Horses OK again at Promontory Point

       One day after City Council heard Westsider T.J. McGinty's plea for horses in Promontory Point Open Space May 24, the signs prohibiting them were gone.
       “I'm elated,” McGinty said. “I get to look like a hero when my daughter comes home today.”
       He added a general hope that City Parks would in the future be more conscious of the intangible contribution horses make to parks - as well as city tourism - and thus look for more ways to allow than disallow them.
       The action appears to be final. Although Mayor Lionel Rivera had directed City Manager Lorne Kramer to review the parks policy on horses, City Parks Director Paul Butcher told the Westside Pioneer he already met with McGinty May 25 and has begun working out a plan between them. He added that unless otherwise requested, he will continue to work “one on one” with the McGintys - usually the only horse users in the 3.65-acre park - and eventually send a note to Kramer, explaining how the matter was resolved.
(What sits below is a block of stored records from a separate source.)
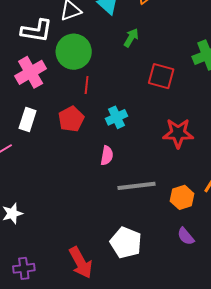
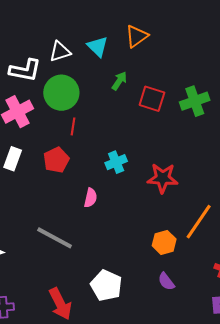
red square: (161, 76) -> (152, 99), moved
cyan cross: (116, 117) -> (116, 162), moved
gray line: (136, 186) -> (55, 238), moved, turned 33

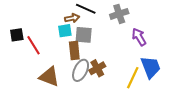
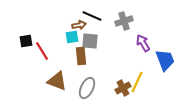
blue trapezoid: (151, 67) -> (165, 60), moved
brown cross: (97, 68) -> (123, 88), moved
gray ellipse: (81, 70) -> (87, 88), moved

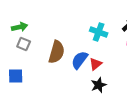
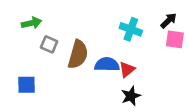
gray square: (24, 44) -> (49, 44), moved
blue semicircle: (80, 60) -> (107, 65), turned 54

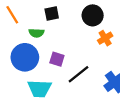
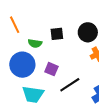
black square: (52, 14) -> (57, 34), moved

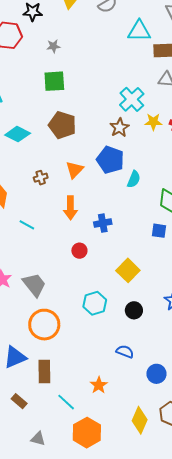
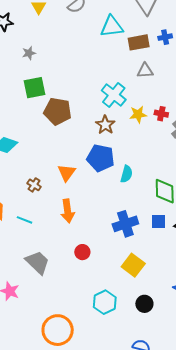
brown pentagon: (62, 125) -> (58, 111), moved
brown cross: (41, 178) -> (34, 185), turned -32
blue cross: (103, 223) -> (125, 224), moved, size x1.4
cyan line: (27, 225) -> (25, 220), moved
gray trapezoid: (34, 285) -> (37, 262), moved

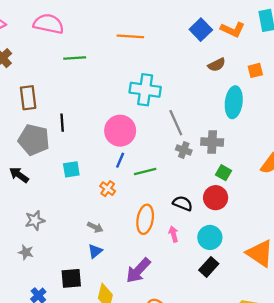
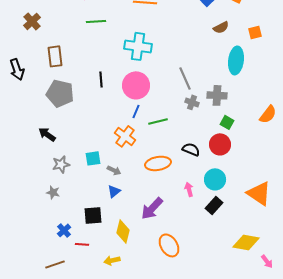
cyan cross: (145, 90) -> (138, 46), moved
black line: (62, 123) -> (101, 79), moved
cyan square: (71, 169) -> (93, 158), moved
black arrow: (19, 175) -> (47, 134), moved
orange cross: (108, 189) -> (125, 136), size x1.5
orange ellipse: (145, 219) -> (158, 163), turned 70
pink arrow: (174, 234) -> (189, 189), moved

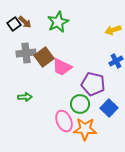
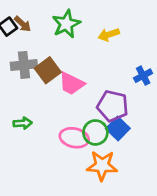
yellow arrow: (113, 30) -> (109, 35), moved
blue square: (109, 108) -> (118, 128), moved
pink ellipse: (64, 121) -> (74, 138), moved, turned -55

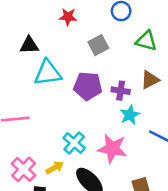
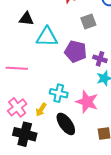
black triangle: (29, 45) -> (26, 19), moved
cyan cross: (74, 143) -> (59, 93), turned -36
yellow arrow: (55, 168) -> (41, 110), turned 144

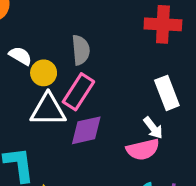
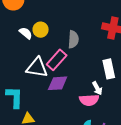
gray semicircle: (81, 50) -> (73, 39), moved
yellow circle: (44, 73) -> (41, 30), moved

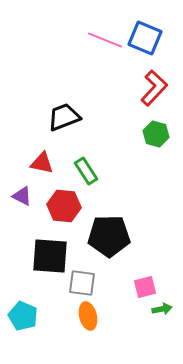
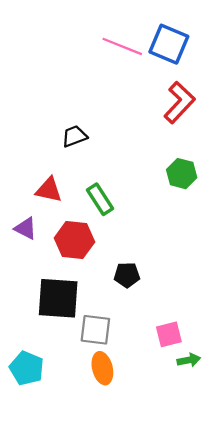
black trapezoid: (64, 117) -> (74, 136), size x0.7
green hexagon: (156, 134) -> (182, 174), moved
black pentagon: (109, 236) -> (127, 275), size x0.5

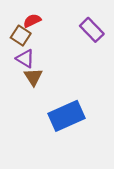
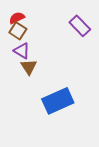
red semicircle: (32, 21) -> (17, 18), moved

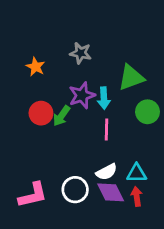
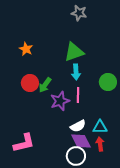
gray star: (81, 53) -> (79, 13), moved
green triangle: (131, 78) -> (74, 52), moved
purple star: (82, 95) -> (60, 101), moved
white circle: (75, 190) -> (76, 156), moved

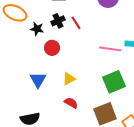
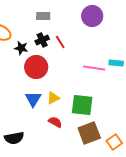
red circle: (52, 48) -> (36, 67), size x1.5
blue triangle: (38, 80) -> (33, 99), moved
green square: (114, 82) -> (82, 105), moved, turned 30

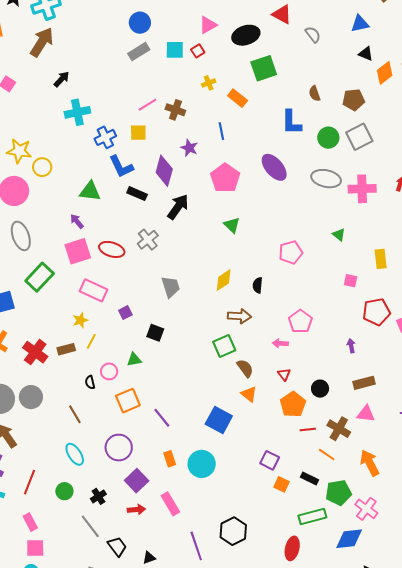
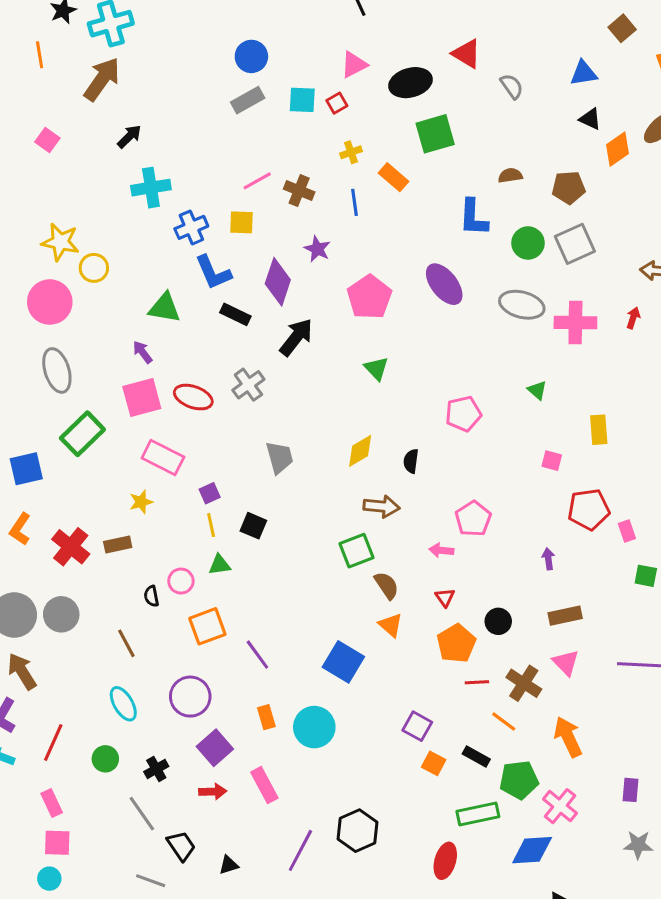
brown semicircle: (315, 94) -> (510, 175), turned 98
blue line: (221, 131) -> (354, 202), moved
yellow line: (91, 341) -> (211, 525), moved, turned -42
pink triangle: (366, 414) -> (566, 663), turned 36
purple line: (196, 546) -> (300, 850), turned 44

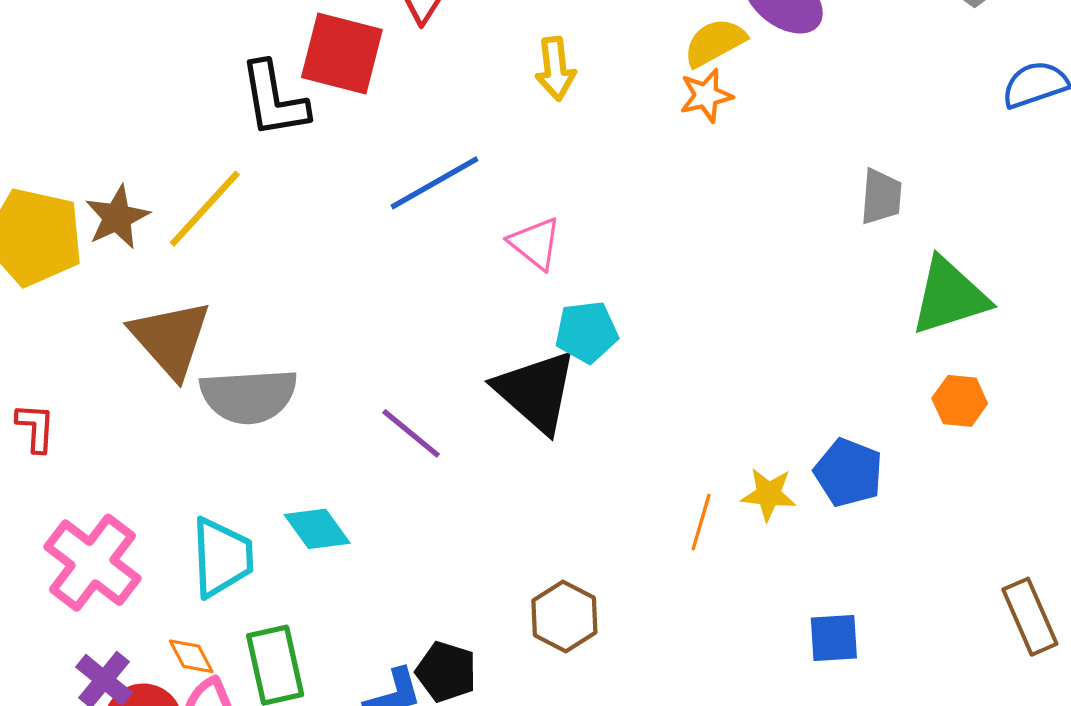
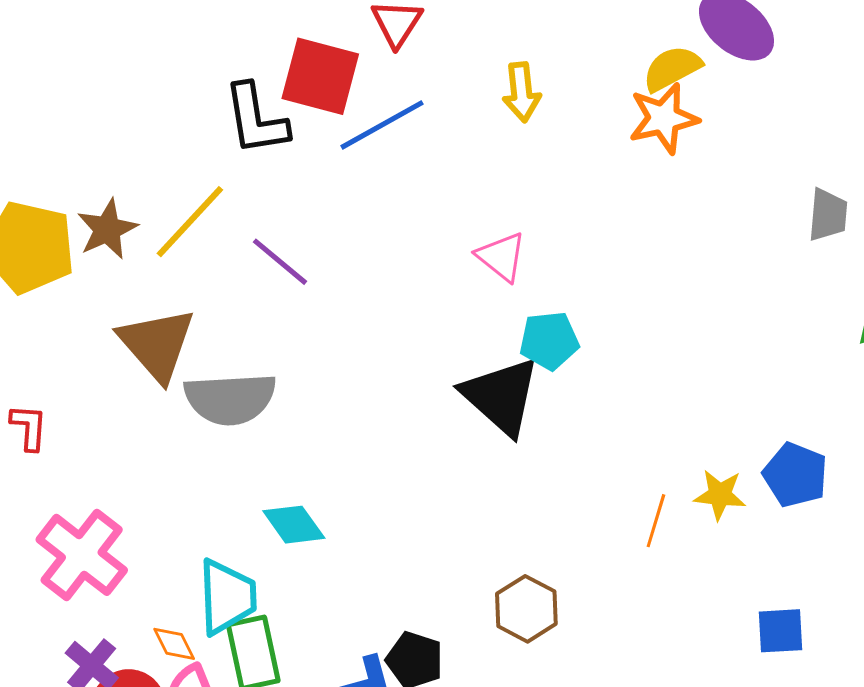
orange star: (706, 96) -> (664, 118), size x1.4
blue line: (434, 183) -> (382, 125), moved
purple line: (411, 433) -> (280, 262), moved
cyan trapezoid: (222, 557) -> (227, 597), moved

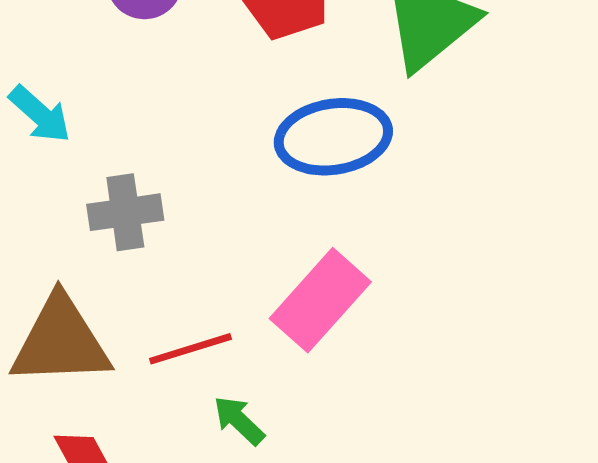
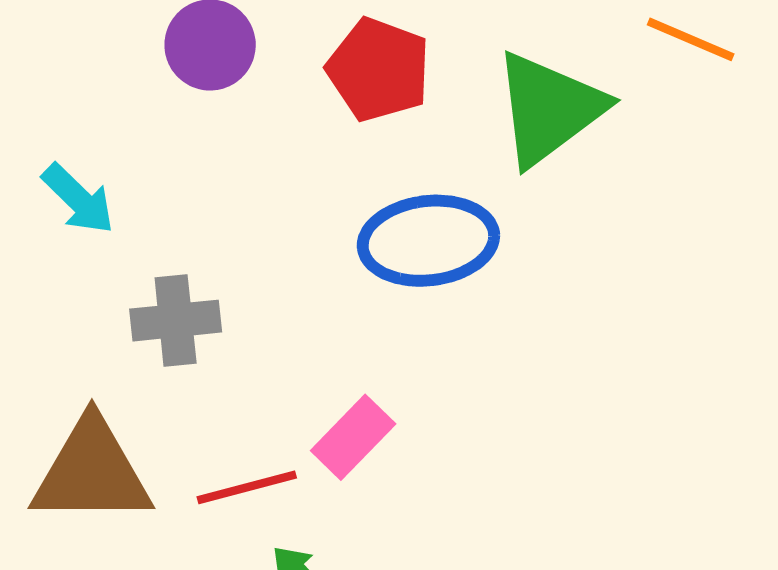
pink rectangle: (320, 300) -> (353, 437), moved, size x0.7

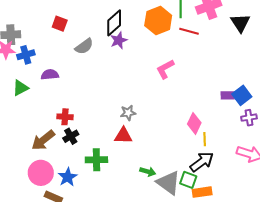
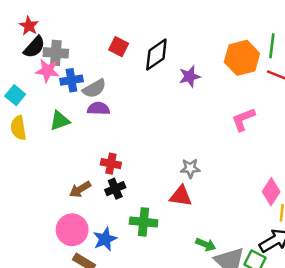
black diamond: (114, 23) -> (156, 55), moved
gray semicircle: (84, 46) -> (94, 89), moved
brown arrow: (43, 140) -> (80, 189), size x0.7

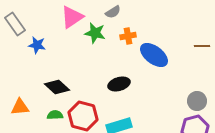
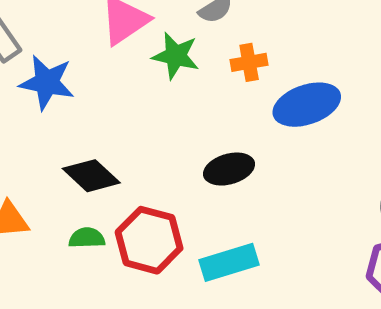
blue star: (37, 45) -> (47, 82), size x1.4
blue ellipse: (154, 55) -> (307, 105), turned -56

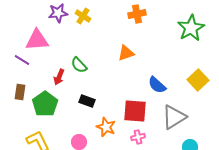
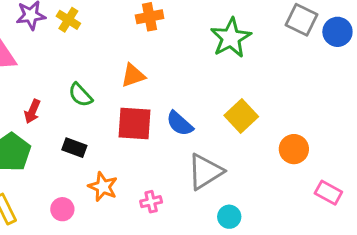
green semicircle: (79, 65) -> (80, 95), moved
red square: (135, 111) -> (135, 124), moved

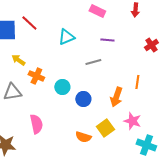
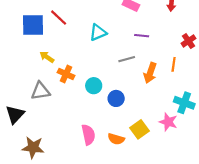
orange line: (137, 82) -> (174, 64), moved
orange arrow: (116, 97) -> (150, 73), moved
pink semicircle: (36, 124) -> (88, 135), moved
cyan cross: (146, 145) -> (184, 103), moved

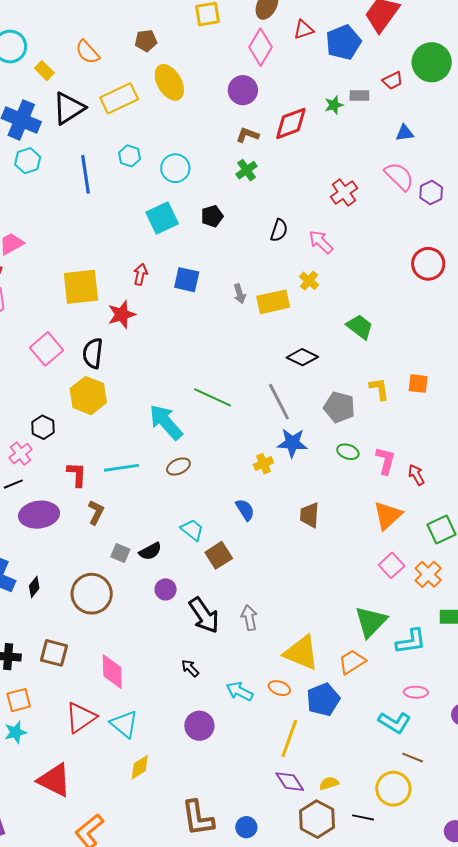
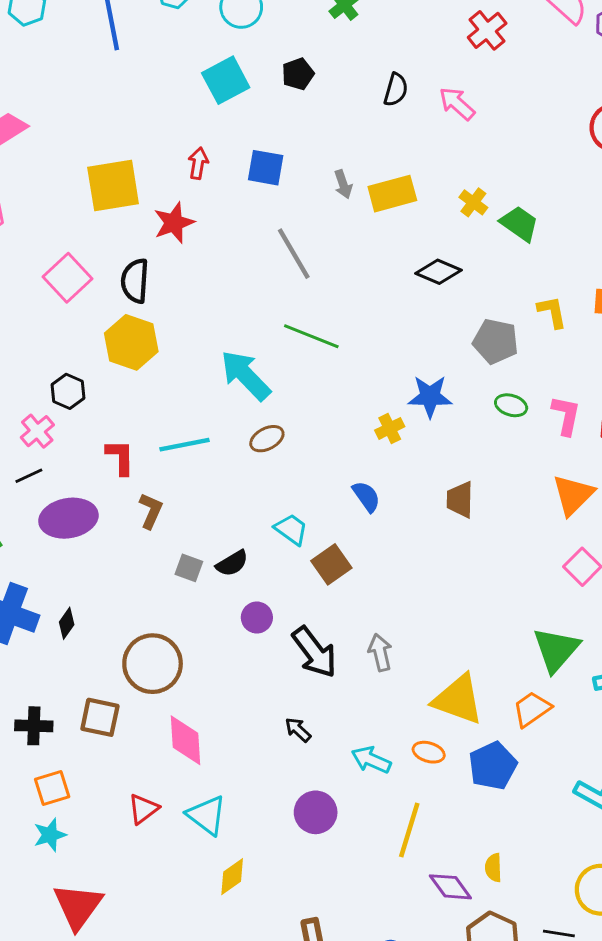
yellow cross: (309, 281) -> (473, 202), moved
gray line: (279, 402) -> (294, 254), moved
brown circle: (92, 594) -> (153, 664), moved
red triangle: (81, 718) -> (143, 809), size x0.7
yellow line: (289, 739) -> (409, 830), moved
red triangle: (54, 780) -> (78, 906), moved, turned 42
yellow semicircle: (329, 783) -> (493, 868), moved, turned -72

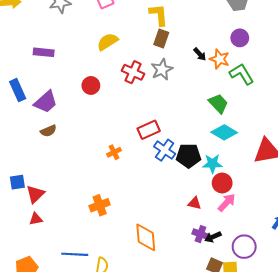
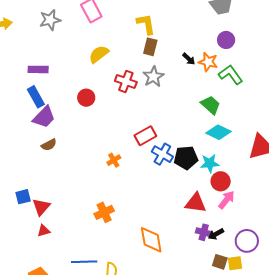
blue rectangle: (18, 90) -> (36, 97), moved
red triangle: (195, 203) -> (196, 203), size x1.6

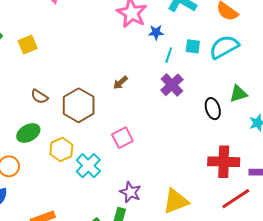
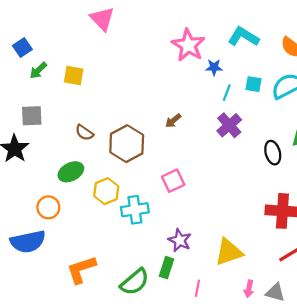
yellow square: (28, 45) -> (74, 75), turned 30
cyan cross: (88, 166) -> (135, 210), turned 35

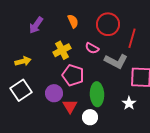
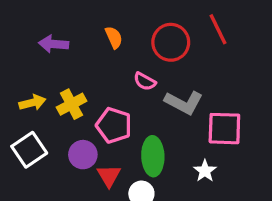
purple arrow: (36, 25) -> (54, 44), turned 60
red line: (132, 38) -> (218, 29), moved, turned -42
yellow cross: (62, 50) -> (71, 104), moved

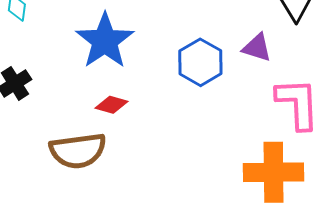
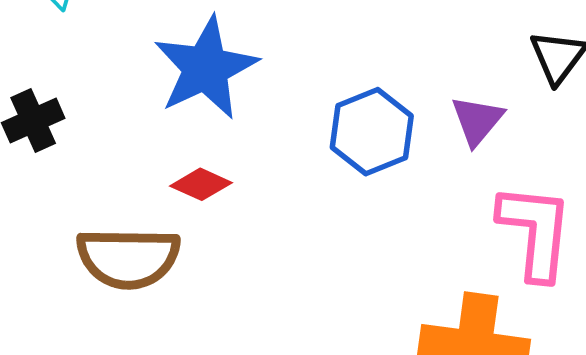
purple triangle: (257, 48) -> (477, 120), turned 44

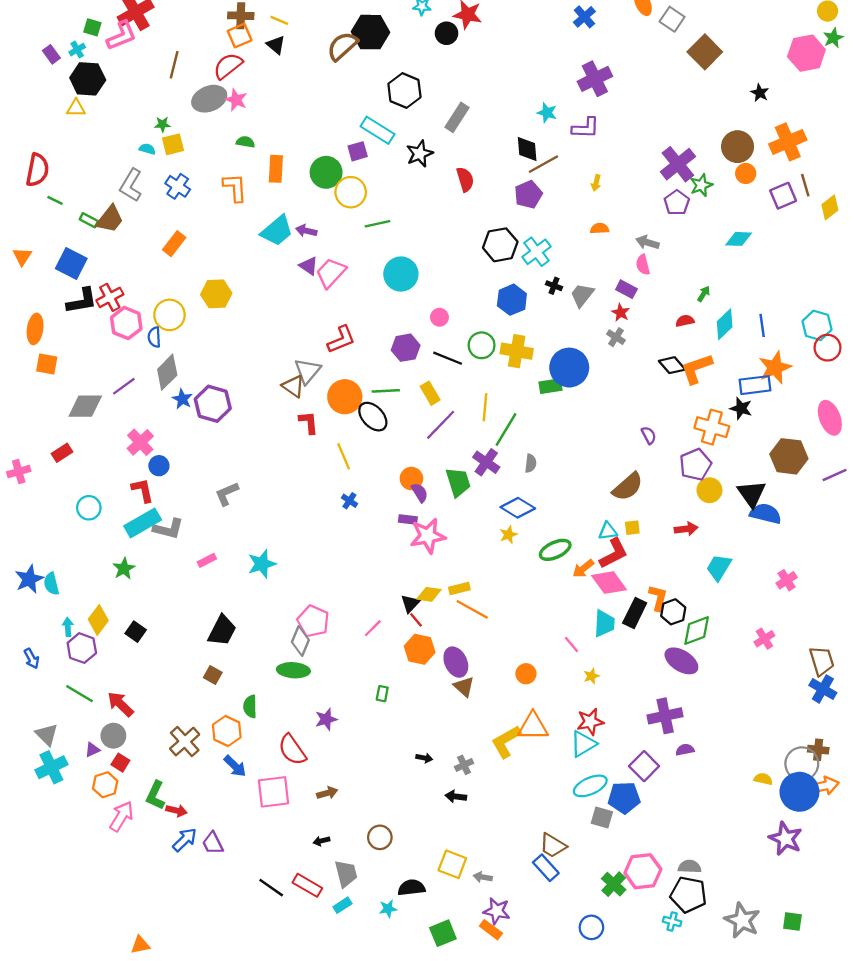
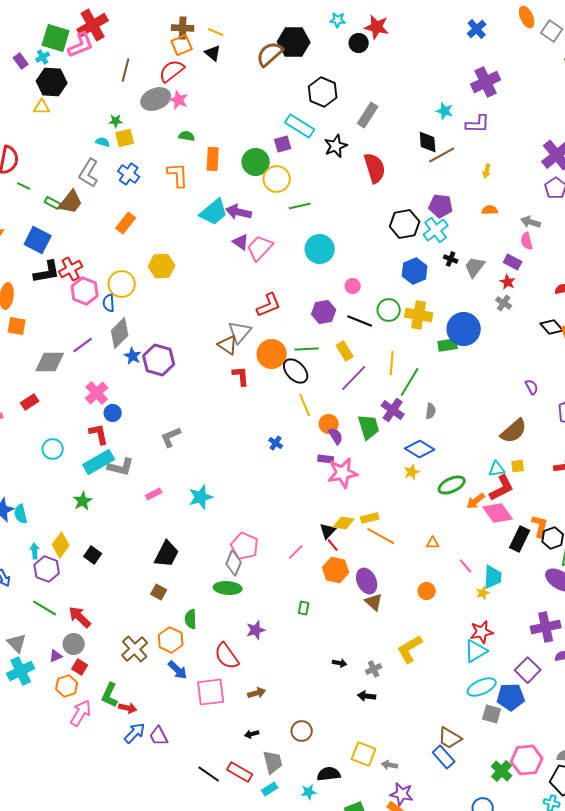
green square: (92, 27) -> (56, 38), size x1.8
red semicircle: (465, 179) -> (375, 168), size x1.4
purple pentagon: (528, 195) -> (441, 206), moved, turned 30
purple arrow: (306, 231) -> (239, 212), size x1.4
yellow line: (344, 456) -> (305, 405), moved
cyan trapezoid: (604, 623) -> (493, 577), moved
orange triangle: (533, 726) -> (433, 543), moved, size x0.5

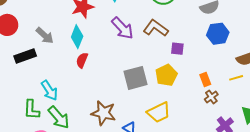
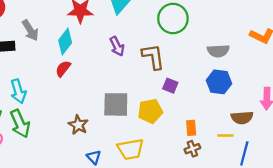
purple arrow: (122, 28) -> (117, 46), size x0.7
brown L-shape: (156, 28) -> (153, 57), turned 30
brown star: (103, 113) -> (78, 125), moved, size x0.7

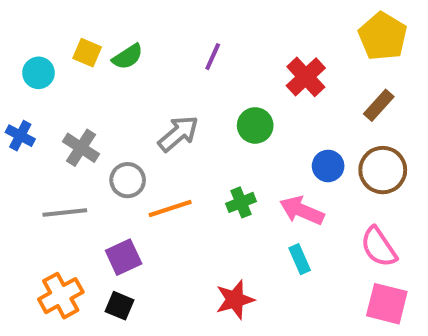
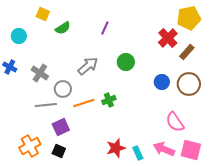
yellow pentagon: (383, 36) -> (189, 18), turned 30
yellow square: (87, 53) -> (43, 14), moved
red cross: (306, 77) -> (168, 38), moved
green cross: (241, 202) -> (109, 100), moved
pink arrow: (302, 211) -> (164, 149), moved
gray line: (65, 213) -> (46, 105), moved
pink semicircle: (379, 247) -> (175, 122), moved
cyan rectangle: (300, 259) -> (138, 153), moved

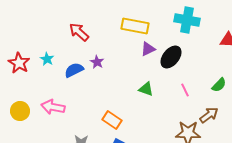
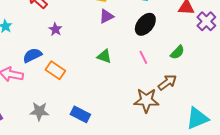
black ellipse: (171, 57) -> (145, 24), moved
blue semicircle: (74, 70) -> (32, 55), moved
orange rectangle: (112, 120) -> (55, 70), moved

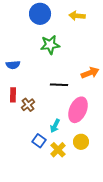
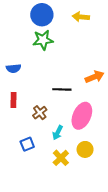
green star: (50, 45) -> (43, 40), moved
brown cross: (28, 105) -> (40, 113), moved
blue square: (39, 141) -> (27, 144), moved, turned 32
       Some upgrade of Promontory Point's dirt trails will be necessary, but Butcher did not think the expense would be too great. Nor does he believe the property will now be overrun with horse users because it is too small for intense use of that kind and does not connect to any multi-use trails.
       McGinty described his talk with Butcher as “real productive.”
       He had appealed to council after “horses prohibited” signs appeared in the park a few weeks ago, preventing his daughter, Kelsey, from riding her horse up to the park as she had done for many months. According to his council presentation, an abstract on the property indicates that horses have been ridden there for 105 years.
       Kramer actually had been directed to look into the matter a day earlier, at the May 23 informal council session, when Councilman Tom Gallagher, a Westsider who helped create the park in 2002, asked that the signs come down.
       At that time, Butcher argued that Promontory Point, although termed “open space,” properly falls under the category of “neighborhood parks,” in which horses are not permitted.
       Gallagher contended that Parks ought to consider the “unique nature of this park in the Westside. There are pockets of areas where people still stable their animals.”
       One such stable is next to the trail up to Promontory Point, where the McGintys keep their two horses.
       In talking to council, McGinty's main legal point was that city code stipulates that horseback riding is allowed in city open space. However, Butcher said afterward that “many, many, many” open space areas do not allow it because they are too small, too fragile or protected due to endangered animal species.